Entreprise Heulliez

Publié le 15 avril 2009 | Communiqués 2009, MON ACTION AU PS

15 avril 2009,

Communiqué de Guillaume BACHELAY, Secrétaire national à l’industrie, aux entreprises et aux nouvelles  technologies

Heuliez : un  test de la volonté du gouvernement de sauver l’industrie française

L’annonce de la mise en redressement judiciaire d’Heuliez dans les  Deux-Sèvres est une bouffée d’oxygène pour les 1000 salariés dont le Parti  socialiste salue la mobilisation et l’esprit  de responsabilité. 

La période d’observation de six mois  fixée par le tribunal de commerce de Niort constitue un répit pour l’entreprise,  pas encore un sauvetage. L’Etat doit se montrer à la hauteur de l’enjeu en  contribuant, au-delà des dix millions d’euros annoncés par le gouvernement, au  bouclage du tour de table d’ici au 24 juin prochain et à l’audience qui statuera  sur la poursuite de la phase d’observation. Plus qu’un accompagnement ponctuel,  l’Etat doit faire preuve d’un véritable engagement industriel. Cela suppose  que les promesses présidentielles et ministérielles soient réellement tenues  afin d’éviter qu’Heuliez soit une nouvelle victime du « syndrome  Gandrange ».

À travers Heuliez, l’enjeu est de maintenir une filière automobile  d’excellence en France et d’en faire l’un des principaux moteurs de la  croissance verte. Fondée sur les technologies innovantes et propres,  celle-ci repose sur l’adéquation entre les véhicules proposés par les  constructeurs, les aspirations des consommateurs et la préservation de  l’environnement. Le défi est d’engager dès aujourd’hui le passage vers le  nouveau modèle, le modèle de l’après-crise.

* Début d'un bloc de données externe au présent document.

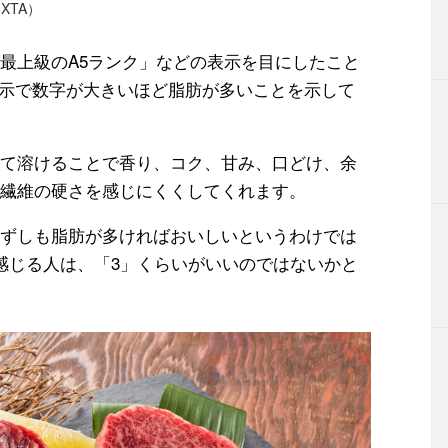
XTA）
最上級のA5ランク」などの表示を目にしたこと
階表示で数字が大きいほど脂肪が多いことを示して
て溶けることで香り、コク、甘み、口どけ、余
繊維の硬さを感じにくくしてくれます。
ずしも脂肪が多ければおいしいというわけでは
感じる人は、「3」くらいがいいのではないかと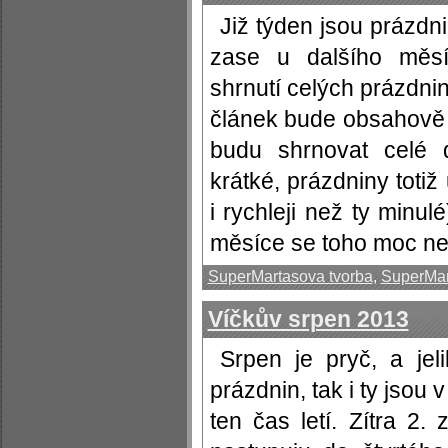
Již týden jsou prázd
zase u dalšího měsíč
shrnutí celých prázdnin
článek bude obsahově d
budu shrnovat celé 
krátké, prázdniny totiž
i rychleji než ty minu
měsíce se toho moc nes
SuperMartasova tvorba
,
SuperMar
Víčkův srpen 2013
Srpen je pryč, a jel
prázdnin, tak i ty jsou v
ten čas letí. Zítra 2.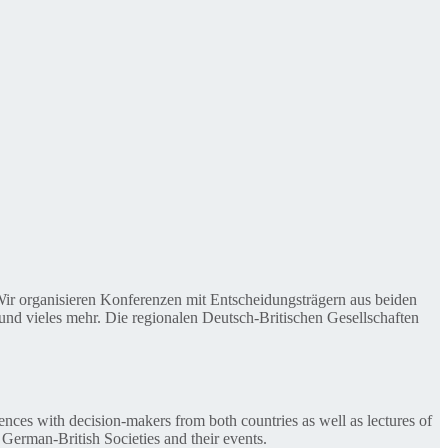
. Wir organisieren Konferenzen mit Entscheidungsträgern aus beiden
nd vieles mehr. Die regionalen Deutsch-Britischen Gesellschaften
ences with decision-makers from both countries as well as lectures of
 German-British Societies and their events.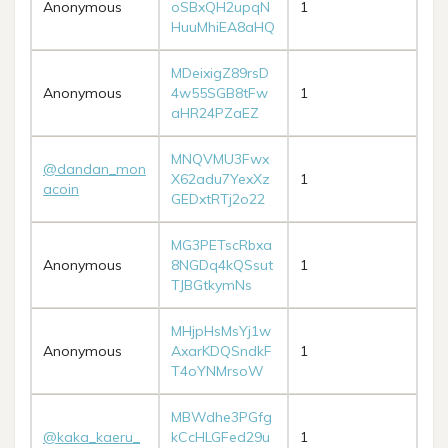
Anonymous
oSBxQH2upqN
1
HuuMhiEA8aHQ
MDeixigZ89rsD
Anonymous
4w55SGB8tFw
1
aHR24PZaEZ
MNQVMU3Fwx
@dandan_mon
X62adu7YexXz
1
acoin
GEDxtRTj2o22
MG3PETscRbxa
Anonymous
8NGDq4kQSsut
1
TJBGtkymNs
MHjpHsMsYj1w
Anonymous
AxarKDQSndkF
1
T4oYNMrsoW
MBWdhe3PGfg
@kaka_kaeru_
kCcHLGFed29u
1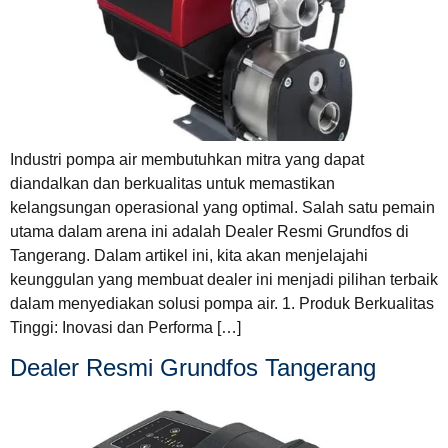
Industri pompa air membutuhkan mitra yang dapat
diandalkan dan berkualitas untuk memastikan
kelangsungan operasional yang optimal. Salah satu pemain
utama dalam arena ini adalah Dealer Resmi Grundfos di
Tangerang. Dalam artikel ini, kita akan menjelajahi
keunggulan yang membuat dealer ini menjadi pilihan terbaik
dalam menyediakan solusi pompa air. 1. Produk Berkualitas
Tinggi: Inovasi dan Performa […]
Dealer Resmi Grundfos Tangerang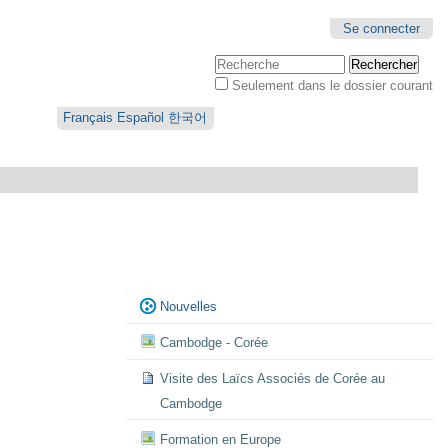
Se connecter
Chercher par
Seulement dans le dossier courant
Recherche
avancée…
Français
Español
한국어
Navigation
Nouvelles
Cambodge - Corée
Visite des Laïcs Associés de Corée au
Cambodge
Formation en Europe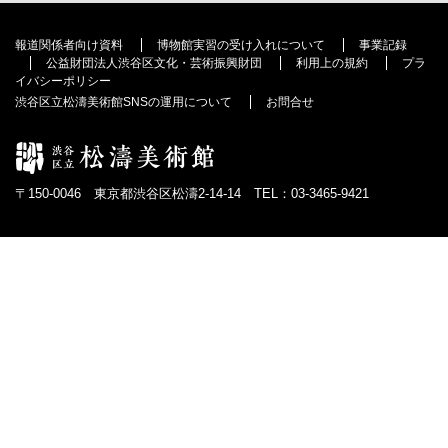
報道関係者向け資料
博物館実習の受け入れについて
事業記録
公益財団法人渋谷区文化・芸術振興財団
利用上の規約
プラ
イバシーポリシー
渋谷区立松濤美術館SNSの運用について
お問合せ
〒150-0046 東京都渋谷区松濤2-14-14 TEL：03-3465-9421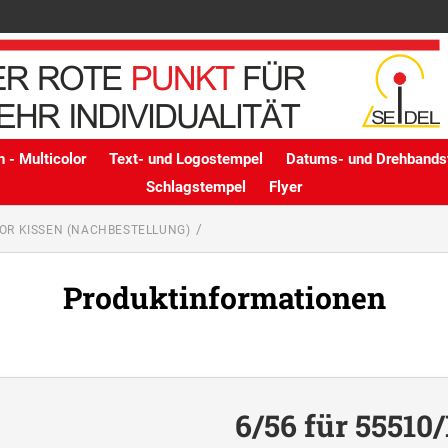
 - Multicolor
Text- und Logostempel
Datums- und Drehbands
Schlagstempel
Flyer
OR KISSEN (NACHBESTELLUNG)
Produktinformationen
6/56 für 55510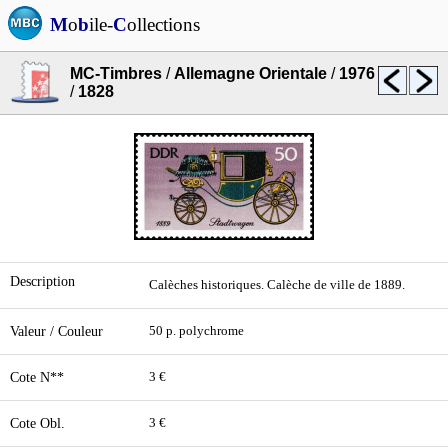
M
o
b
ile-
C
ollections
MC-Timbres
/
Allemagne Orientale
/
1976
/
1828
Description
Calèches historiques. Calèche de ville de 1889.
Valeur / Couleur
50 p. polychrome
Cote N**
3 €
Cote Obl.
3 €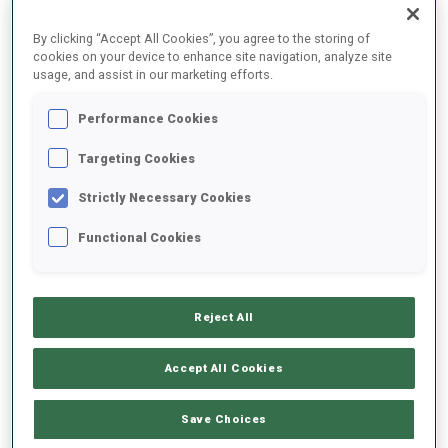
RÉSULTATS FINAUX
By clicking “Accept All Cookies”, you agree to the storing of
cookies on your device to enhance site navigation, analyze site
usage, and assist in our marketing efforts.
1
25
T.
ECKHOFF
Performance Cookies
NOR
1
0
19:38.0
Targeting Cookies
Strictly Necessary Cookies
2
21
I.
TANDREVOLD
19:45.6
NOR
0
0
Functional Cookies
+7.6
3
28
M.
ROEISELAND
20:02.6
NOR
1
0
Reject All
+24.6
4
43
F.
PREUSS
Accept All Cookies
20:03.1
GER
0
1
+25.1
Save Choices
5
54
E.
OEBERG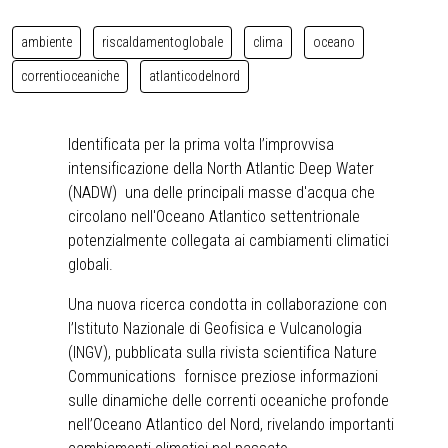
ambiente
riscaldamentoglobale
clima
oceano
correntioceaniche
atlanticodelnord
Identificata per la prima volta l’improvvisa
intensificazione della North Atlantic Deep Water
(NADW) una delle principali masse d'acqua che
circolano nell'Oceano Atlantico settentrionale
potenzialmente collegata ai cambiamenti climatici
globali.
Una nuova ricerca condotta in collaborazione con
l’Istituto Nazionale di Geofisica e Vulcanologia
(INGV), pubblicata sulla rivista scientifica Nature
Communications fornisce preziose informazioni
sulle dinamiche delle correnti oceaniche profonde
nell’Oceano Atlantico del Nord, rivelando importanti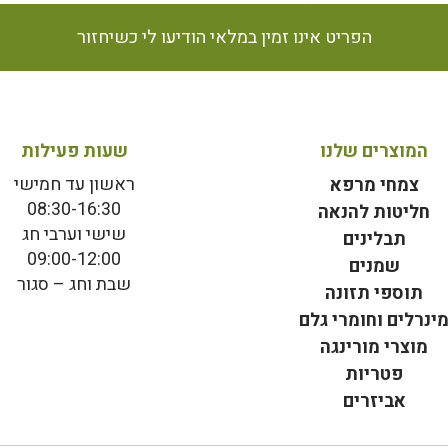
הפריט אינו זמין במלאי הודיעו לי כשיחזור
המוצרים שלנו
שעות פעילות
ראשון עד חמישי
צמחי מרפא
08:30-16:30
חליטות להנאה
שישי וערבי חג
תבלינים
09:00-12:00
שמנים
שבת וחג – סגור
תוספי תזונה
ינרלים וחומרי גלם
מוצרי מורינגה
פטריות
אביזרים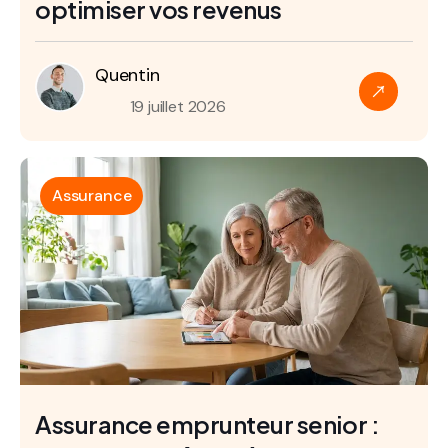
optimiser vos revenus
Quentin
19 juillet 2026
Assurance
Assurance emprunteur senior :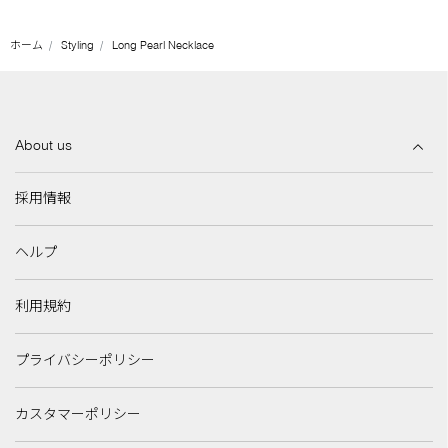
ホーム
Styling
Long Pearl Necklace
About us
採用情報
ヘルプ
利用規約
プライバシーポリシー
カスタマーポリシー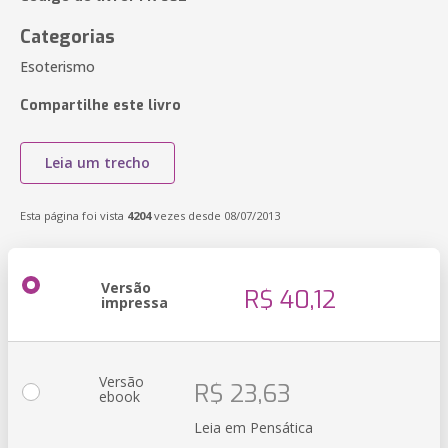
Categorias
Esoterismo
Compartilhe este livro
Leia um trecho
Esta página foi vista
4204
vezes desde 08/07/2013
Versão
R$ 40,12
impressa
Versão
R$ 23,63
ebook
Leia em Pensática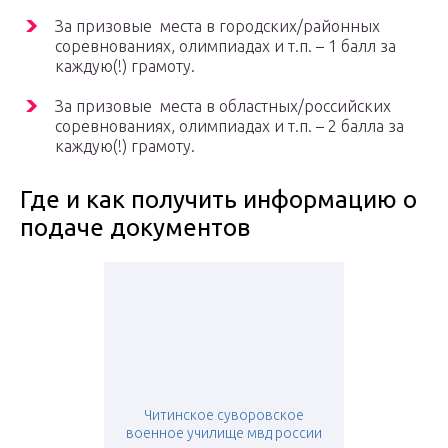
За призовые места в городских/районных
соревнованиях, олимпиадах и т.п. – 1 балл за
каждую(!) грамоту.
За призовые места в областных/российских
соревнованиях, олимпиадах и т.п. – 2 балла за
каждую(!) грамоту.
Где и как получить информацию о
подаче документов
Читинское суворовское
военное училище мвд россии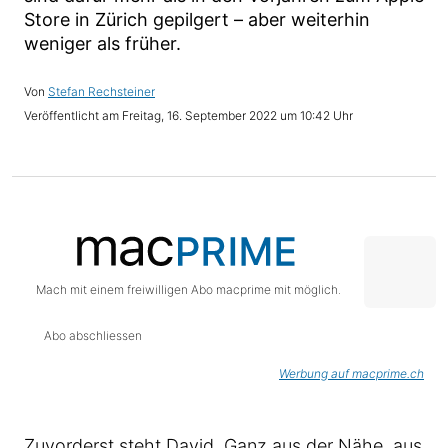
Store in Zürich gepilgert – aber weiterhin
weniger als früher.
Stefan Rechsteiner
Freitag, 16. September 2022 um 10:42 Uhr
Mach mit einem freiwilligen Abo macprime mit möglich.
Abo abschliessen
Werbung auf macprime.ch
Zuvorderst steht David. Ganz aus der Nähe, aus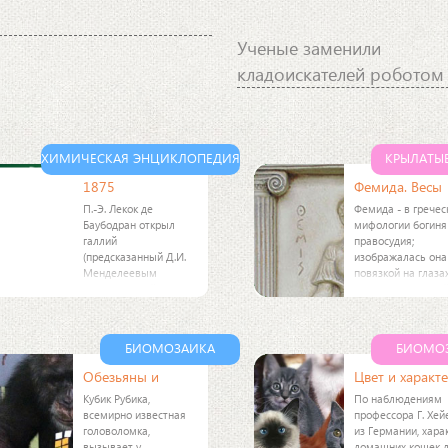
Ученые заменили
кладоискателей роботом
ХИМИЧЕСКАЯ ЭНЦИКЛОПЕДИЯ
КРЫЛАТЫ
1875
Фемида. Весы
П.-Э. Лекок де
Фемида - в гречес
Баубодран открыл
мифологии богиня
галлий
правосудия;
(предсказанный Д.И.
изображалась она
Менделеевым
повязкой на глазах
"экаалюминий").
символизирующе
беспристрастие, с
которой она судит
обвиняемых. В од
БИОМОЗАИКА
БИОМО
руке она держала
Обезьяны и
Цвет и характ
Кубик Рубика,
По наблюдениям
всемирно известная
профессора Г. Хей
головоломка,
из Германии, хара
вызывает у
домашних кошек 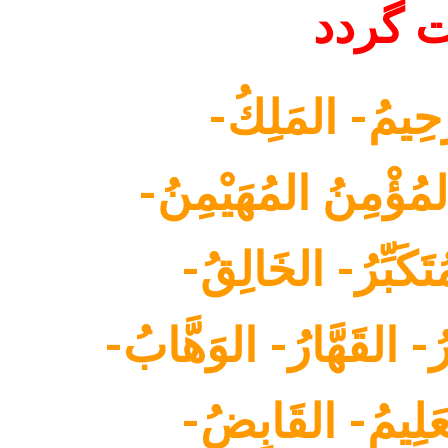
ت گردد
اللَّهُ- الرَّحْمَنُ- الرَّحِيمُ- المَلِكُ-
ُؤْمِنُ المُهَيْمِنُ-
تَكَبِّرُ- الخَالِقُ-
ُ- القَهَّارُ- الوَهَّابُ-
لعَلِيمُ- القَابِضُ-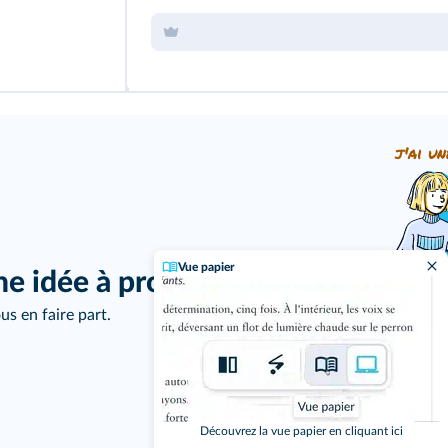
j'ai un
Vue papier
ne idée à proposer ?
us en faire part.
Découvrez la vue papier en cliquant ici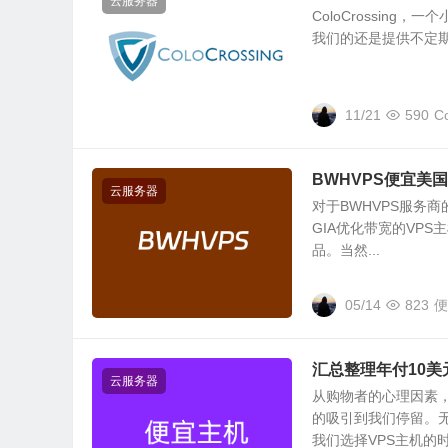
云服务器
ColoCrossin
我们的还是提供不定期的便
11/21
590
C
BWHVPS便宜美
云服务器
对于BWHVPS服务
GIA优化带宽的VP
品。当然...
05/14
823
便
汇总整理年付10美
云服务器
从购物者的心理因素
的吸引到我们停留。
我们选择VPS主机的时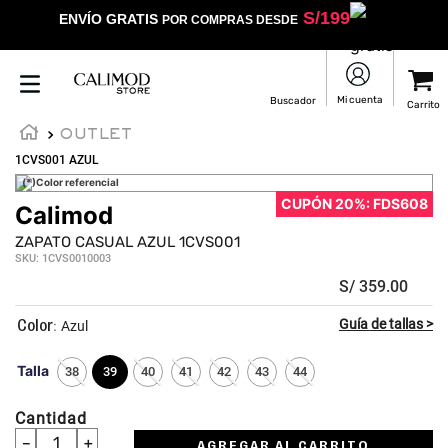
S/
199
ENVÍO GRATIS
POR COMPRAS DESDE
OUTLET
1CVS001 AZUL
(*)Color referencial
CUPÓN 20%: FDS608
Calimod
ZAPATO CASUAL AZUL 1CVS001
SKU
:
1CVS0010003
S/
359
.
00
:
Azul
Talla
38
39
40
41
42
43
44
Cantidad
－
＋
AGREGAR AL CARRITO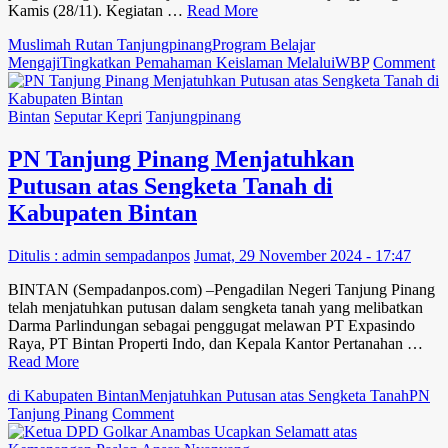
Kamis (28/11). Kegiatan …
Read More
Muslimah Rutan Tanjungpinang
Program Belajar
o
Mengaji
Tingkatkan Pemahaman Keislaman Melalui
WBP
Comment
W
M
R
Bintan
Seputar Kepri
Tanjungpinang
T
T
PN Tanjung Pinang Menjatuhkan
P
Putusan atas Sengketa Tanah di
K
Me
Kabupaten Bintan
P
Be
Ditulis : admin sempadanpos
Jumat, 29 November 2024 - 17:47
M
BINTAN (Sempadanpos.com) –Pengadilan Negeri Tanjung Pinang
telah menjatuhkan putusan dalam sengketa tanah yang melibatkan
Darma Parlindungan sebagai penggugat melawan PT Expasindo
Raya, PT Bintan Properti Indo, dan Kepala Kantor Pertanahan …
Read More
di Kabupaten Bintan
Menjatuhkan Putusan atas Sengketa Tanah
PN
on
Tanjung Pinang
Comment
PN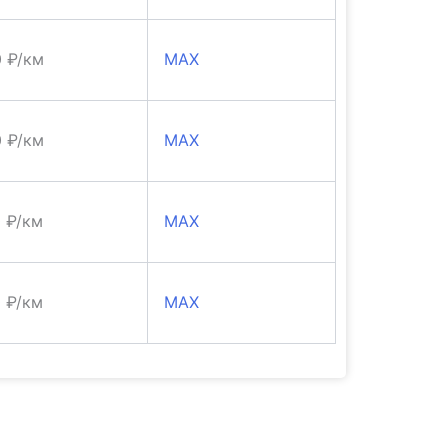
0 ₽/км
MAX
0 ₽/км
MAX
0 ₽/км
MAX
0 ₽/км
MAX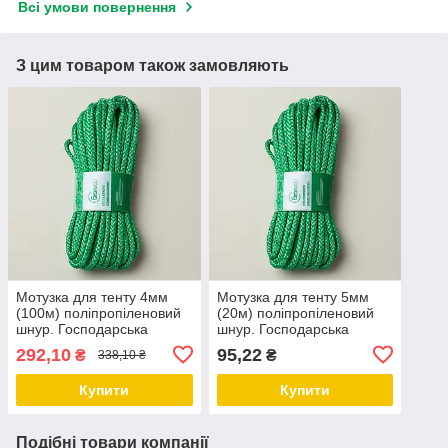
Всі умови повернення
З цим товаром також замовляють
Мотузка для тенту 4мм
Мотузка для тенту 5мм
(100м) поліпропіленовий
(20м) поліпропіленовий
шнур. Господарська
шнур. Господарська
мотузка.
мотузка.
292,10
95,22
₴
₴
338,10 ₴
Купити
Купити
Подібні товари компанії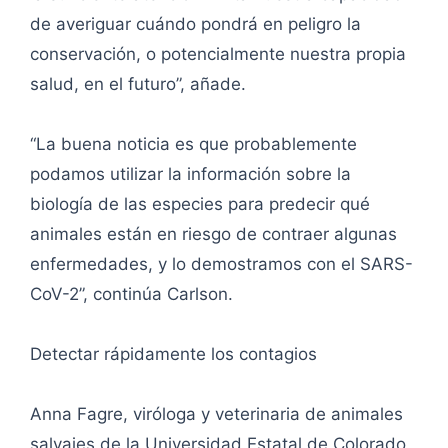
de averiguar cuándo pondrá en peligro la
conservación, o potencialmente nuestra propia
salud, en el futuro”, añade.
“La buena noticia es que probablemente
podamos utilizar la información sobre la
biología de las especies para predecir qué
animales están en riesgo de contraer algunas
enfermedades, y lo demostramos con el SARS-
CoV-2”, continúa Carlson.
Detectar rápidamente los contagios
Anna Fagre, viróloga y veterinaria de animales
salvajes de la Universidad Estatal de Colorado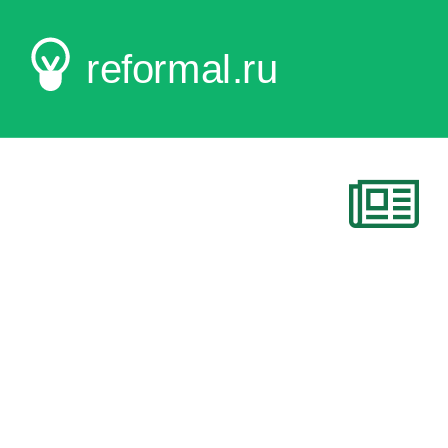
reformal.ru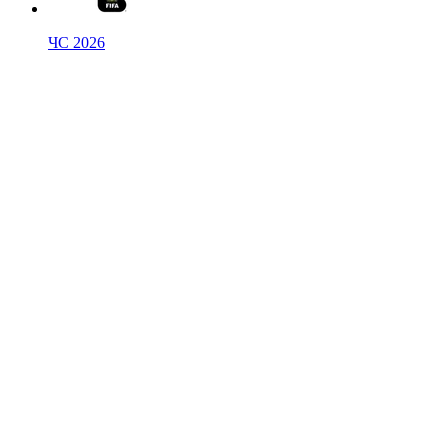
ЧС 2026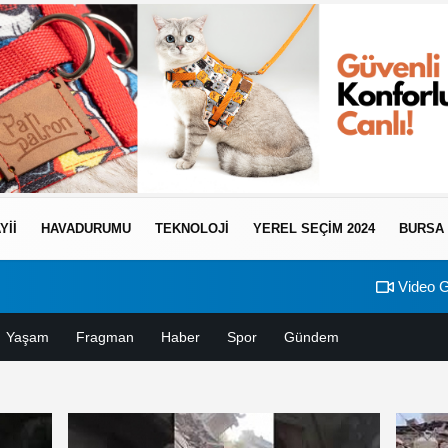
YII
HAVADURUMU
TEKNOLOJI
YEREL SEÇİM 2024
BURSA
Video G
Yaşam
Fragman
Haber
Spor
Gündem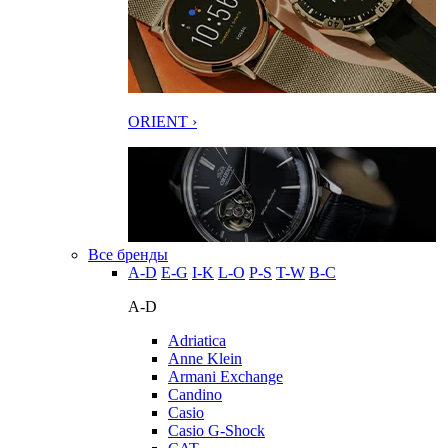
ORIENT ›
Все бренды
A-D
E-G
I-K
L-O
P-S
T-W
В-С
A-D
Adriatica
Anne Klein
Armani Exchange
Candino
Casio
Casio G-Shock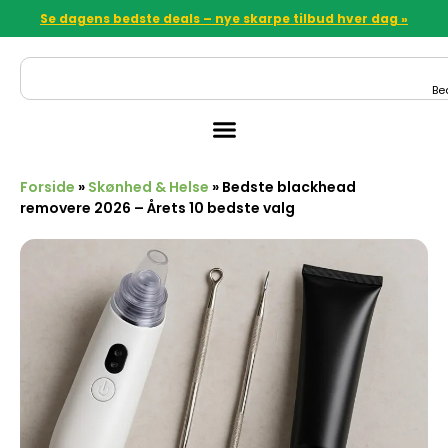
Se dagens bedste deals – nye skarpe tilbud hver dag »
Be
Forside
»
Skønhed & Helse
»
Bedste blackhead
removere 2026 – Årets 10 bedste valg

L’avènement de  la voiture propre, c’est-à-dire le remplacement du parc automobile dans les  quinze prochaines années, représentera un gisement massif d’emplois à deux  conditions : que le tissu industriel ait été préservé pendant la crise, et  d’abord les PME-PMI de la sous-traitance ; que la mutation  technologique ait été encouragée par un effort considérable en faveur de la  recherche et de l’éco-conception.

A cet égard, les choix gouvernementaux  ne peuvent qu’inquiéter. Les milliards d’euros mobilisés le sont en direction  des grands groupes sans contreparties tangibles et durables. Les équipementiers,  fournisseurs et distributeurs accèdent dans les plus grandes difficultés aux  fonds qui leur sont pourtant destinés. Les salariés de la filière sont  confrontés au chômage partiel, aux suppressions de postes et à la  précarisation de leurs conditions de travail. Quant au pouvoir d’achat des  ménages, il est laissé en berne, ce qui ne peut susciter la demande, donc  faire redémarrer la production.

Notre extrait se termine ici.